We really need a big rollicking adventure for Sinbad and his friends to go on, to make them connect with each other, and get to see the group dynamic at play. At the moment, I don't know who any of these people are, and don't buy into their adventure because, frankly, why should I? What's Sinbad's goal? Is it to return home with honour? How does he plan to achieve that exactly? Is it to just have his curse lifted by any means possible? Or is it to defeat Lord Akbari (Naveen Andrews)? Maybe it's all of the above, but it's all annoyingly vague where it should be crystal clear. I don't feel Sinbad deserved to be cursed, therefore I hate his grandmother, and because Akbari's already evened the score by killing Sinbad's brother his need for more revenge just feels strange. I guess Sinbad's brother had to die, to turn his grandmother against her own grandson and curse him, but it feels like the concept is tied into unnecessary knots. It really needed to be much simpler. Why didn't they just have Sinbad accidentally kill Akbari's son, forcing him into becoming a fugitive to escape Akbari's punishment, thus disgracing his family, and then get cursed in some unrelated way?
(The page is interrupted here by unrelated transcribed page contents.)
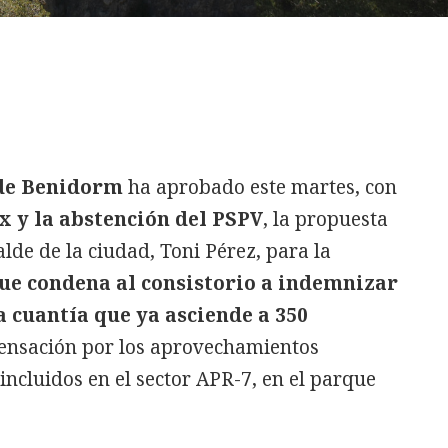
de Benidorm
ha aprobado este martes, con
ox y la abstención del PSPV
, la propuesta
lde de la ciudad, Toni Pérez, para la
que condena al consistorio a indemnizar
 cuantía que ya asciende a 350
ensación por los aprovechamientos
incluidos en el sector APR-7, en el parque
I wasn't too impressed with this episode, as you can undoubtedly tell. At least the location filming in Malta gives Sinbad a big-budget Game of Thrones feel, the digital effects by Primeval's Impossible Pictures are fantastic, I like newcomer Knight in the role, and it's clearly attracted some talented guest-stars, but it feels like the story and characters haven't been given as much attention. I don't think the writers were blasé about making this show, but it puzzles me that more emphasis hasn't been placed on ensuring we care about the Sinbad and company. The BBC's Merlin also had a shaky first series, but you were instantly involved with the characters, and that helped keep you watching despite some very poor episodes and iffy creative decisions.
Sinbad really needs to give us something to latch onto, beyond glossy visuals, because I can see its target audience growing bored quite rapidly. It needs more focus on character, better plots, snappier dialogue, a winning group dynamic, and palpable chemistry between the actors... is that too much to ask for these days?